West Texas society was often sensational, if not outright strange, to mainstream America. ABC’s Nightline once detailed how the town could barely afford a few computers and antiquated books for their schools, but nevertheless found $5.6 million to build a state of the art football stadium. And yet Odessa residents have no interest in self-analysis. Nightline's arguments only stiffened their resolve to be left alone by the liberal media, who knew nothing about Southern small town honor, values, and of course football.

And yet for all these easy attacks on Odessa, Bissinger also attempts to understand the mentality, to recognize it as something special. While one might see the world's difficulties - Odessa's 12 percent unemployment rate while OPEC dictates the world’s energy market - as cause to look past football, it also explains why they turn so fiercely towards it. Somewhere along the way, football became their escape.
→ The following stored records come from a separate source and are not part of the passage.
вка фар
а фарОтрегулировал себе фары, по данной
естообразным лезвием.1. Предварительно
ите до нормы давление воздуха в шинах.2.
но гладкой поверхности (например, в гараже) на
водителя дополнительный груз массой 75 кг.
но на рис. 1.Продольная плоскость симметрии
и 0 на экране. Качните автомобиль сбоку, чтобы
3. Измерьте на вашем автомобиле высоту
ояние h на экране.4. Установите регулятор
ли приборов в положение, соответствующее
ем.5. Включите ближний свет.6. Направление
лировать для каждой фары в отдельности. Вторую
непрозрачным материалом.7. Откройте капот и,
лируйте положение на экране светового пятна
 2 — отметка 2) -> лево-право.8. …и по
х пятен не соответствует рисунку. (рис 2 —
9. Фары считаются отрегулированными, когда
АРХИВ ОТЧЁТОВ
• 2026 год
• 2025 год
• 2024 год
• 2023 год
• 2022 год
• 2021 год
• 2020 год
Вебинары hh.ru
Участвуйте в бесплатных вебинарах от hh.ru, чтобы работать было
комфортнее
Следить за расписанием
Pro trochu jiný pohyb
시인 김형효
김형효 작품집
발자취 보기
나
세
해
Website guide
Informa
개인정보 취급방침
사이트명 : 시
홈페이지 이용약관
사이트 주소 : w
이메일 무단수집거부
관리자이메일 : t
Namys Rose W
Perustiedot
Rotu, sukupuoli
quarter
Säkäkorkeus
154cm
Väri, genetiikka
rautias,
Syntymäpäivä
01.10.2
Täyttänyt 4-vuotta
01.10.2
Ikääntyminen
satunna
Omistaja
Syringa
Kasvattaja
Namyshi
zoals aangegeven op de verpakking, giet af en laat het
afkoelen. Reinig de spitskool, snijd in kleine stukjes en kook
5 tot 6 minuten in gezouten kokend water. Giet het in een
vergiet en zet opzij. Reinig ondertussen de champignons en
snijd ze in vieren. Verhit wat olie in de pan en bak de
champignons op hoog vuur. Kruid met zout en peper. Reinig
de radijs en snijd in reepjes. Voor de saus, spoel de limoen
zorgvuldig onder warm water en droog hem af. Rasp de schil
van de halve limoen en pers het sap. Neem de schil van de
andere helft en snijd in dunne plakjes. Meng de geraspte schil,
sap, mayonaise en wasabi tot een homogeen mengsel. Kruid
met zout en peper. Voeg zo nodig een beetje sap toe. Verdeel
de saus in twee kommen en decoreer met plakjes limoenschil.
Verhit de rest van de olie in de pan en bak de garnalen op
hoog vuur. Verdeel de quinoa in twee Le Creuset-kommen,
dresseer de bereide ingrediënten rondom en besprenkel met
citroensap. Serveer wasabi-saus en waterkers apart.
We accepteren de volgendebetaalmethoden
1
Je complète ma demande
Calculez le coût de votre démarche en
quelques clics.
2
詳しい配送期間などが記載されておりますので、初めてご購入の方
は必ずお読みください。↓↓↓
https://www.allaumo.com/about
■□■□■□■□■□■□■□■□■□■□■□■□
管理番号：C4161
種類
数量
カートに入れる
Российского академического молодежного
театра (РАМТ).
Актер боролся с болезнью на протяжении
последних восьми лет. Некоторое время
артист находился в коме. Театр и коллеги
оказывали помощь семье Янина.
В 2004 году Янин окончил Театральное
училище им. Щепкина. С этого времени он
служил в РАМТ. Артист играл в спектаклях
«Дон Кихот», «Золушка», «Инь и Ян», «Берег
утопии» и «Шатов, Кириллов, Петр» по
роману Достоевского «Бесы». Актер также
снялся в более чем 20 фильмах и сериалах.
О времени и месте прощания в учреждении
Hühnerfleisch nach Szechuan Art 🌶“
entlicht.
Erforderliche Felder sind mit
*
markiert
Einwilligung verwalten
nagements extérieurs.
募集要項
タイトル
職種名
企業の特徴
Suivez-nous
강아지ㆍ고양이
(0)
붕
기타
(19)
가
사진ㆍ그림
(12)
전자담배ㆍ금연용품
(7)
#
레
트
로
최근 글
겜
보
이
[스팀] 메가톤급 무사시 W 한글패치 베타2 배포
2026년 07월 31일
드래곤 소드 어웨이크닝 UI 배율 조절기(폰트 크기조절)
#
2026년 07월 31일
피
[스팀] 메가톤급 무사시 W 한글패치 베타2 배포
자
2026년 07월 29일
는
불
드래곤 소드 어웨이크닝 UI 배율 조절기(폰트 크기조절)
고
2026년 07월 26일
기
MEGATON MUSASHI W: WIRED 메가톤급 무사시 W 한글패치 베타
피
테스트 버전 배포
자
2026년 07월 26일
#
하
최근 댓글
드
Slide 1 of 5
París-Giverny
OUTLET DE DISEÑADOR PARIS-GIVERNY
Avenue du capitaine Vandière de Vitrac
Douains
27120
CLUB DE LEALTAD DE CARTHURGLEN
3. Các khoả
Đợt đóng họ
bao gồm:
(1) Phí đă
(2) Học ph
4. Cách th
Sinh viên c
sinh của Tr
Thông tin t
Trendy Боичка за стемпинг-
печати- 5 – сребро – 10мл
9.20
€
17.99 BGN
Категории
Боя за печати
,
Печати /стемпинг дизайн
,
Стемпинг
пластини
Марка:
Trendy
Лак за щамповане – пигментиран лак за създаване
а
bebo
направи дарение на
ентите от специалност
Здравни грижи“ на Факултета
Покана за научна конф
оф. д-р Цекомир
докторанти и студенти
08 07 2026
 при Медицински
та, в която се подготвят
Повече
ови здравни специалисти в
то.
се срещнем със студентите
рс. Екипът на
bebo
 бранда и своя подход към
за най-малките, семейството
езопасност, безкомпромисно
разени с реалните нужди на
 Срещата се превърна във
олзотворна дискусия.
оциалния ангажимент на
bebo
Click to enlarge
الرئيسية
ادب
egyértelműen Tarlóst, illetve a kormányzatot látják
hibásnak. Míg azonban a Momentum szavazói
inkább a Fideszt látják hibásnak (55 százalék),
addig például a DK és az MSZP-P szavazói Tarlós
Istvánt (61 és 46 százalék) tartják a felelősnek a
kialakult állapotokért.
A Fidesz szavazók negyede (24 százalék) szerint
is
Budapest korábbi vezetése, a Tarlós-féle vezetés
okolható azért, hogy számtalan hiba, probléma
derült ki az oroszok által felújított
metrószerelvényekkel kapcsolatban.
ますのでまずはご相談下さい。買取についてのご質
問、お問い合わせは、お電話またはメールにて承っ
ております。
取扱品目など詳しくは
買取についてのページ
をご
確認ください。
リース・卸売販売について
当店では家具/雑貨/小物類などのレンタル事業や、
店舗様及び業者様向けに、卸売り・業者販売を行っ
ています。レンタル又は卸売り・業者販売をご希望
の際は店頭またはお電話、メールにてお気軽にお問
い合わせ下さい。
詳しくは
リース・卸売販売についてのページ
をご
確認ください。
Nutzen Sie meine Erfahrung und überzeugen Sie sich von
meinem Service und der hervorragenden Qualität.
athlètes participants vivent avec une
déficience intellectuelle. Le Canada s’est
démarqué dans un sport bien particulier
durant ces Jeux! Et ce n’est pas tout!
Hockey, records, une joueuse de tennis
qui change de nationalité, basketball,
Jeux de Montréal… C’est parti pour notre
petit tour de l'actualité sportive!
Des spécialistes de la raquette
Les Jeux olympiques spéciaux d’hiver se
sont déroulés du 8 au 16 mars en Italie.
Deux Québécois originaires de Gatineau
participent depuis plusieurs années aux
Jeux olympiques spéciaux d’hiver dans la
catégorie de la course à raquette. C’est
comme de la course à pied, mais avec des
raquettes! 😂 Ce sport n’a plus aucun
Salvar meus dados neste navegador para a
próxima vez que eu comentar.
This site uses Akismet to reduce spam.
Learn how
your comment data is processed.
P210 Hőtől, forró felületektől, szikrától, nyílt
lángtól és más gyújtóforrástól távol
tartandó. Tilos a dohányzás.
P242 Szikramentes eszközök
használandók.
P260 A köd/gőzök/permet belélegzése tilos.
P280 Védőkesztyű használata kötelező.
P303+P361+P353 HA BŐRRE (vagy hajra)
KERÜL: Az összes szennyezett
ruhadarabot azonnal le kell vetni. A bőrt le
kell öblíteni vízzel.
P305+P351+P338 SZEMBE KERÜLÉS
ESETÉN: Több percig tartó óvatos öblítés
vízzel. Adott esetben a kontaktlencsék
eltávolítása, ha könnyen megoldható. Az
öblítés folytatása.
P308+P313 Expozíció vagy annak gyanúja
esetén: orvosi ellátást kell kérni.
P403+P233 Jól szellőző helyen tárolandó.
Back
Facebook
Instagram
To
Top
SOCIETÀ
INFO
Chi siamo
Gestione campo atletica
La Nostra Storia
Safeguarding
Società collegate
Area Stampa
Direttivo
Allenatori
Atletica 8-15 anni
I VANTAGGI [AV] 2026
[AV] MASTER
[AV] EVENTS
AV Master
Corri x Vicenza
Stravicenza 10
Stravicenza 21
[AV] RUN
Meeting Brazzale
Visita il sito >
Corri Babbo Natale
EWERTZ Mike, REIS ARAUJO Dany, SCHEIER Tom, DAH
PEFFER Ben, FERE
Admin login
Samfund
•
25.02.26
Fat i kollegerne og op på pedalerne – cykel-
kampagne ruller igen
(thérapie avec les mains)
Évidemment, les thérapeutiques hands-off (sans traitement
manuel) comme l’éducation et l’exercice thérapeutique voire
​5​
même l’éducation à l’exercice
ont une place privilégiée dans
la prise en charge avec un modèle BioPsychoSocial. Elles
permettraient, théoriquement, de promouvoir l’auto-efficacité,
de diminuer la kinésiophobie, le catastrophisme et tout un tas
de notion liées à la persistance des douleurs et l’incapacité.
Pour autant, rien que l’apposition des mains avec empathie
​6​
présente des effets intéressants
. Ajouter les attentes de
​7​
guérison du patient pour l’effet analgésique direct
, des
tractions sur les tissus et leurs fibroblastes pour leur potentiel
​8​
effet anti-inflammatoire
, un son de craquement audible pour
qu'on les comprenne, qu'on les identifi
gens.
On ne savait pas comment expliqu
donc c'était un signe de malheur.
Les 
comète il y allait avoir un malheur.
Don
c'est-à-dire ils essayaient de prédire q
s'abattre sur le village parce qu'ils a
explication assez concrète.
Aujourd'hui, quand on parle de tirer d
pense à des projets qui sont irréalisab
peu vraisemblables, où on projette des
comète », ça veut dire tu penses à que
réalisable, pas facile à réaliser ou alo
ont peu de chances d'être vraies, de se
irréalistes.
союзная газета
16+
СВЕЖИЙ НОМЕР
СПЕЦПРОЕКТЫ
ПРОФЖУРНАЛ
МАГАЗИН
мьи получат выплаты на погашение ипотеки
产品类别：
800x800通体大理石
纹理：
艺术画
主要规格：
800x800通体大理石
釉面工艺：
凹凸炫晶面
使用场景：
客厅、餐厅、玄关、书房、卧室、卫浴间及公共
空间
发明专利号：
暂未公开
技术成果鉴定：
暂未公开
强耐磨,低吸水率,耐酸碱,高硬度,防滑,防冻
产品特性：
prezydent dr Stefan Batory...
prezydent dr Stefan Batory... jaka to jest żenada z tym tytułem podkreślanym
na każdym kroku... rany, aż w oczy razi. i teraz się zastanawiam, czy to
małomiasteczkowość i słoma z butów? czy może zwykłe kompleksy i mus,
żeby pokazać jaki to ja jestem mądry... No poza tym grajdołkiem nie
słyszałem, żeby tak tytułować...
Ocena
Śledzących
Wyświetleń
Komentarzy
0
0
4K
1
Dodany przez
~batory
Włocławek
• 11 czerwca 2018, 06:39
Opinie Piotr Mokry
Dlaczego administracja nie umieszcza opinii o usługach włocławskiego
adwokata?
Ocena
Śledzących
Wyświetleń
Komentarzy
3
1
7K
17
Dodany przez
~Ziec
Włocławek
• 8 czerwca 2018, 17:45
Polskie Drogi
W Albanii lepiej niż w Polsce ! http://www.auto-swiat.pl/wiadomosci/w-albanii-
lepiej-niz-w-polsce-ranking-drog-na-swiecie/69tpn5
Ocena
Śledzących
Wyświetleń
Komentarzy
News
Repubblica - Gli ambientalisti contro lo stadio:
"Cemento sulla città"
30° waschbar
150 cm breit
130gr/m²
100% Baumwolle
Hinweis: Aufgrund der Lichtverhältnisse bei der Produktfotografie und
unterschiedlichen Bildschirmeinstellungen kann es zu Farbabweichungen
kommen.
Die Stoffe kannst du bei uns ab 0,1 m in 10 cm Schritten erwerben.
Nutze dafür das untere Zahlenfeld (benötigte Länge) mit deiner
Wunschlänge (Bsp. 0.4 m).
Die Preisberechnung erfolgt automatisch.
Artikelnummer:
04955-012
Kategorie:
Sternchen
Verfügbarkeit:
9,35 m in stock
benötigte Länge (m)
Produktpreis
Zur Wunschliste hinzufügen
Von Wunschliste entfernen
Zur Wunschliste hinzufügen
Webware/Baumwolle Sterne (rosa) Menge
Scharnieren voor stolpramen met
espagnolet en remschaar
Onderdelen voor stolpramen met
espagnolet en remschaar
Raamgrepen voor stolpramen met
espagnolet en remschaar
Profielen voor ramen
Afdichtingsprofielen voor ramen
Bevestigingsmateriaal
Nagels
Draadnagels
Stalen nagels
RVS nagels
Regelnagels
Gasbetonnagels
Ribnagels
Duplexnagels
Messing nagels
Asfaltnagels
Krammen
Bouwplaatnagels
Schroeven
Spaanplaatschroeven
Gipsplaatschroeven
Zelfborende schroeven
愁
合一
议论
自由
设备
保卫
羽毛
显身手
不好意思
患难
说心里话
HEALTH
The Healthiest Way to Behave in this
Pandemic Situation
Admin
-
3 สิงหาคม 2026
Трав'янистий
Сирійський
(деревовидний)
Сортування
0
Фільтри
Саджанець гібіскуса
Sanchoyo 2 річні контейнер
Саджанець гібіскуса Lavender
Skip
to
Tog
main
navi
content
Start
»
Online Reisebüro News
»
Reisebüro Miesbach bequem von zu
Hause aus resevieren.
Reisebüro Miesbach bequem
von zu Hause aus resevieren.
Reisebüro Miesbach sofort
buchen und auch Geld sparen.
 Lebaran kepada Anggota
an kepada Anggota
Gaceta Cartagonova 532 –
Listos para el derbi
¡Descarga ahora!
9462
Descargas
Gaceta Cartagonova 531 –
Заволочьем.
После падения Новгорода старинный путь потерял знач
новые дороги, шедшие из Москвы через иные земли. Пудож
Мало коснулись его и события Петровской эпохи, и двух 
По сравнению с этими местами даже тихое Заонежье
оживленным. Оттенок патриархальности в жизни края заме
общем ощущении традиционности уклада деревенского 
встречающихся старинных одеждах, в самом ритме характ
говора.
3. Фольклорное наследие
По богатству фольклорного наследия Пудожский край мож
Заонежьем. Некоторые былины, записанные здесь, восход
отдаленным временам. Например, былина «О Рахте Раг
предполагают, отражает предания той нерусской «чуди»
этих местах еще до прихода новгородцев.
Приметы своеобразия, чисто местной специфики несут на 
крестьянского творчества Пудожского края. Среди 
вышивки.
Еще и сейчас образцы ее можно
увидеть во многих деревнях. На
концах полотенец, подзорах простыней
It gave them an identity that they still cherish.

Of course, that collective identity causes problems for individuals who try to construct separate identities within it. Coach Gaines is the most obvious example, since he is so defined by his success rate on the field and little else. Jessie Klein, in her book The Bully Society, notes that, “High school coaches have to win or they will lose their jobs” (138). Bissinger goes a step further, suggesting that Gaines means little outside of his numbers.

Likewise, Boobie Miles reveals how a student loses even his racial identity in the midst of Permian. Despite the town's ingrained racism, they have accepted that minority players are essential to victory, and so look past his skin color, at least as long as he performs well. They ignore the fact that he is a learning-impaired black boy from ‘Niggertown’. What's perhaps most damning, though, is that Boobie too looks past those attitudes. Though he knows how they feel, he is willing to be embraced by people who would otherwise hate him. In Odessa, it seems, there are few other opportunities for self-worth.